キャンプ中に笑顔を見せる阪神の藤浪晋太郎=今年2月(C)朝日新聞社© AERA dot. 提供 キャン新聞社プ中に笑顔を見せる阪神の藤浪晋太郎=今年2月(C)朝日
 近年輝きを失っていた阪神の藤浪晋太郎に「らしさ」が戻ってきた。今季2度目の先発となった7月30日のヤクルト戦(神宮)で、7回を投げて被安打8で4失点(自責点1)。七回に味方の拙守に足を引っ張られて3点を失ったが、右腕を目いっぱい振った150キロ超の直球、カットボール、フォークで10奪三振と力強さを感じる投球内容だった。
 ヤクルト打線は8番打者の西田明央を除き、スタメンに名を連ねた8選手が左打者だった。藤浪は右打者の内角にすっぽ抜ける球が最大の課題とされていたため神経をすり減らさなくて良かったことも、今回の好投の要因だった可能性がある。

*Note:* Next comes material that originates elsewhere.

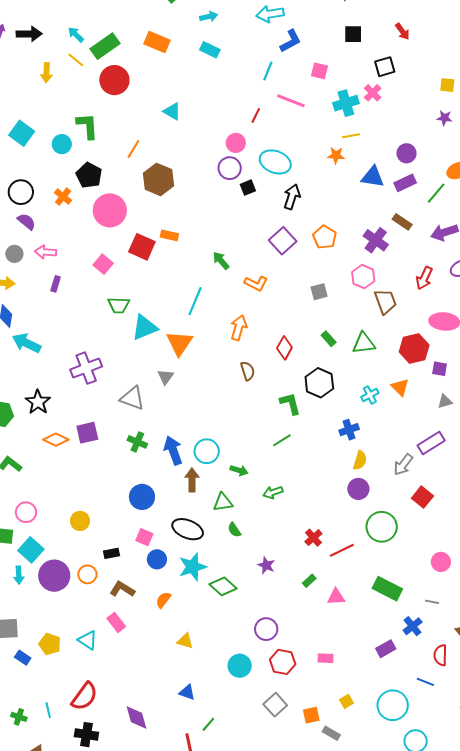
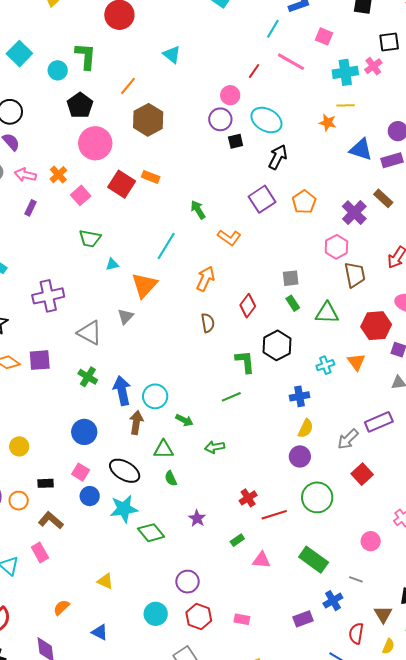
orange cross: (63, 197) -> (58, 175), moved
gray square: (319, 292) -> (291, 278), moved
cyan triangle: (145, 327) -> (112, 264), size x0.5
orange semicircle: (163, 600) -> (61, 607), moved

 ただ、荒れ球が悪いとは言い切れない。この日も左打者の外角を狙いながら内角に入る逆球はあったが、打者は速球に差し込まれてファウルになるケースが見られた。
 昨年は入団以来初の未勝利。今年3月に新型コロナウイルスに感染し、5月には練習に遅刻して2軍に降格した。阪神の担当記者は力説する。
「藤浪も期する思いが強いでしょう。荒れ球が取り沙汰されますが、活躍していた時期も制球は良くなかった。問題は腕が振れなくなり、球を置きにいくことです。死球にさえならなければ、コントロールが少々アバウトでも、あれだけの球威なら簡単に連打は浴びません。今年は投球フォームに躍動感が戻って投球内容もいい。リーグ優勝を狙う上で藤浪の活躍は不可欠です」
 新型コロナといえば、開幕前に感染が発覚した巨人・坂本勇人も試練が続いている。左脇腹の違和感で7月9日の阪神戦(甲子園)を欠場するなど体調は万全でなく、打率は2割台前半に低迷していた。しかし、30日のDeNA戦(東京ドーム)では今季3度目の猛打賞をマーク。巨人は首位を快走しているが、攻守の軸である坂本が上昇気流に乗らなければ厳しい。他球団のスコアラーは警戒を緩めない。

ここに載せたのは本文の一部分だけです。